Mom's Funeral

Seattle, USA
March 2, 2010

Ben couldn't find a cross plain-enough to lay atop Mom's casket. So, Ben went to the house where we grew up. He cut two long branches from the holly tree standing just inside the front gate. Mom loved that holly tree.

Mom wrote poetry. But, Mom never shared anything she wrote while she was still alive. One of her final requests was that, upon her funeral, each of her surviving children recite a poem she selected. It was Alan who read out the only of these that Mom herself had written:

To Zeke, Also 37

"Son of dust, can these bones become people again?"
Ezekiel 37:3
My bones are tickling to be out
free of their thin confining rind of skin.
They are tingling and jangling with excitement,
quivering at the scent of the autumn in the air.

True, spring is the usual time for beginnings, but
bones know their own time; they clock it in their marrow.
Perhaps they mirror star time, since
they are made from the same cosmic particulars

My bones are itching to snap asunder
ripe pulp of muscle, juice of blood
nerve-net fibers and to stand all shiny
star stuff, rendered clean and ready to run.

Someone has set the alarm and left it ringing,
just in time for a divergent genesis.
It's half-past restoration now and the bones
are poised, punctual, eager to participate.

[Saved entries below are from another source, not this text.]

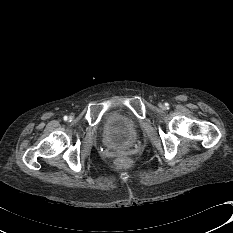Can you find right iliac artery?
Returning a JSON list of instances; mask_svg holds the SVG:
<instances>
[{
    "label": "right iliac artery",
    "mask_w": 233,
    "mask_h": 233,
    "mask_svg": "<svg viewBox=\"0 0 233 233\" xmlns=\"http://www.w3.org/2000/svg\"><path fill=\"white\" fill-rule=\"evenodd\" d=\"M63 119H64L65 121H67V120H68V117H67V116H64Z\"/></svg>",
    "instance_id": "obj_1"
}]
</instances>
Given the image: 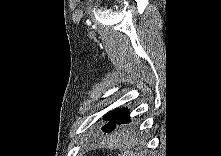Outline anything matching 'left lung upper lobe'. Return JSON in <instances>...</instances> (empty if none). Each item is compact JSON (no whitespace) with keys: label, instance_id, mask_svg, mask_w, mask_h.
<instances>
[{"label":"left lung upper lobe","instance_id":"5c2ea615","mask_svg":"<svg viewBox=\"0 0 221 156\" xmlns=\"http://www.w3.org/2000/svg\"><path fill=\"white\" fill-rule=\"evenodd\" d=\"M103 119L107 121V123L102 127V130L109 133L113 131L116 126L127 124L130 121L129 111L127 108H117L107 113Z\"/></svg>","mask_w":221,"mask_h":156}]
</instances>
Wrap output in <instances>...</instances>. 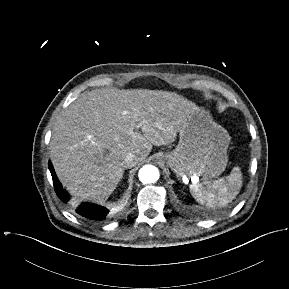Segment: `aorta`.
Instances as JSON below:
<instances>
[{
    "label": "aorta",
    "mask_w": 289,
    "mask_h": 289,
    "mask_svg": "<svg viewBox=\"0 0 289 289\" xmlns=\"http://www.w3.org/2000/svg\"><path fill=\"white\" fill-rule=\"evenodd\" d=\"M138 177L143 184L154 183L159 179V170L153 165H145L139 170Z\"/></svg>",
    "instance_id": "762f6f07"
}]
</instances>
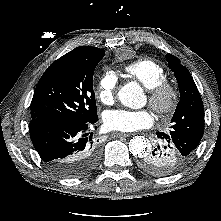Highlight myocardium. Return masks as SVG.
<instances>
[{"label": "myocardium", "mask_w": 221, "mask_h": 221, "mask_svg": "<svg viewBox=\"0 0 221 221\" xmlns=\"http://www.w3.org/2000/svg\"><path fill=\"white\" fill-rule=\"evenodd\" d=\"M149 104L160 117L170 116L179 101L178 86L167 79L148 89Z\"/></svg>", "instance_id": "f54148a6"}]
</instances>
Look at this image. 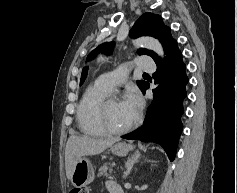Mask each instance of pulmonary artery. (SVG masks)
I'll list each match as a JSON object with an SVG mask.
<instances>
[{"label": "pulmonary artery", "mask_w": 237, "mask_h": 193, "mask_svg": "<svg viewBox=\"0 0 237 193\" xmlns=\"http://www.w3.org/2000/svg\"><path fill=\"white\" fill-rule=\"evenodd\" d=\"M135 64L138 69L146 72H154L156 70V65L150 56H143L135 60ZM128 69L124 65L116 71L104 73L100 75L97 81L108 88L109 90L116 89L121 85L127 78Z\"/></svg>", "instance_id": "e3ab8cb5"}]
</instances>
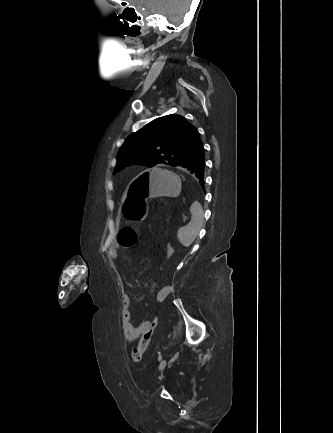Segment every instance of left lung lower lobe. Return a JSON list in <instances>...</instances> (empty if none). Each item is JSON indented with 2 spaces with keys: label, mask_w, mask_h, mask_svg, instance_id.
<instances>
[{
  "label": "left lung lower lobe",
  "mask_w": 333,
  "mask_h": 433,
  "mask_svg": "<svg viewBox=\"0 0 333 433\" xmlns=\"http://www.w3.org/2000/svg\"><path fill=\"white\" fill-rule=\"evenodd\" d=\"M178 166L197 177L200 180V184L204 186L205 159L203 144H201L196 151L184 159Z\"/></svg>",
  "instance_id": "0a47b994"
}]
</instances>
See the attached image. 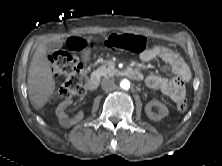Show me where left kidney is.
Returning <instances> with one entry per match:
<instances>
[{"instance_id":"1","label":"left kidney","mask_w":222,"mask_h":166,"mask_svg":"<svg viewBox=\"0 0 222 166\" xmlns=\"http://www.w3.org/2000/svg\"><path fill=\"white\" fill-rule=\"evenodd\" d=\"M153 106L159 107L160 111L158 114L152 112L151 109ZM145 113L151 120L159 121L169 114V110L164 104H162L158 100H152L145 106Z\"/></svg>"}]
</instances>
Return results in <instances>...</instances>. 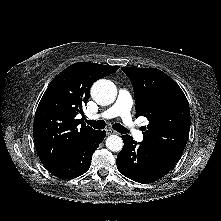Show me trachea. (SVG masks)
<instances>
[{
  "label": "trachea",
  "mask_w": 221,
  "mask_h": 221,
  "mask_svg": "<svg viewBox=\"0 0 221 221\" xmlns=\"http://www.w3.org/2000/svg\"><path fill=\"white\" fill-rule=\"evenodd\" d=\"M86 122H87V124H89L90 126H92L95 129H103V128H105V125H106V123L102 120H98V121L87 120ZM113 128H114V130H116L117 132H119L121 134L127 133V129L119 123L114 124Z\"/></svg>",
  "instance_id": "1"
}]
</instances>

My bones are aching to slither themselves separate
and go walking in the night; to feel the wind whisper
featherlight between their joints and to roll with
a rollicking rattle-clack down desert streets.

Watch out! See them come? Poking through now:
here a scapula, there a patella and
by God, that's the rib spokes, sure!
They've shed at last that reptilian peeling;

they are full of
life, ready to dance
and to grin an ultimate Cheshire grin,
in the manner of all such skeletons.